If you thought that AK was the only non-vegetable-eating man in my life, you are sadly mistaken. And before you get any ideas, I’m referring to my brother Adit. Growing up, he was the odd one out in our family. Always chicken-hungry, racing in the opposite direction from the ghiya-tori-tinda-baingan that we all loved, he was such a painfully picky eater.
But ever since he moved away to Switzerland, he has discovered a new love for all the simple vegetarian food that we made at home, often making frantic calls and exchanging panicked texts with me over recipes. Cliched, I know. Can you believe that he even misses my mom’s dal-ghiya sabzi?! I had to kick myself to ensure I wasn’t dreaming when he first called for vegetarian recipes!
His latest craving was for these Baked Vegetables in White Sauce (ok bechamel, if you want to be fancy) that my mom and I made all the time. After sending him the recipe and helping him make it long-distance, I wondered why I hadn’t blogged it yet. It’s such a favourite and so adaptable, that I had to make it for myself again!
Here’s what I used for 2-3 servings:
2 tbsp butter
2 tbsp all purpose flour
1-1/4 cup milk
salt & pepper to taste
1/2 tsp mustard powder
1 tsp minced garlic
1/2 tsp dried oregano (or any other herb of your choice – fresh is not preferred)
200 gms baby corn
1/4 cup boiled spinach (I usually boil and freeze spinach in 1/4-1/2 cup portions so I can quickly make a raita or add it to dal. If you do no such thing, then just saute some spinach in a little oil with a dash of salt till it wilts)

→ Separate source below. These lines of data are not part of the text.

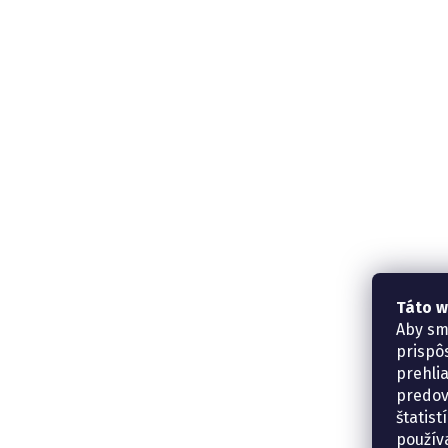
Táto w
Aby sm
prispô
prehli
predov
štatis
použív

1/4 cup grated cheese to sprinkle on top — I used Amul processed cheese
Here’s how I made it:
First, I turned on the oven to pre-heat at 150 C while I got everything else ready. I washed the baby corn and let it drain for a few minutes.
I cut them into bite sized pieces – about 3-4 pieces from each – and de-frosted my frozen boiled spinach.
Before proceeding to make the sauce, I measured out the butter, flour and milk and kept them ready and at hand. Making the white sauce is not a complicated or long process but a little bit of caution and attention goes a long way!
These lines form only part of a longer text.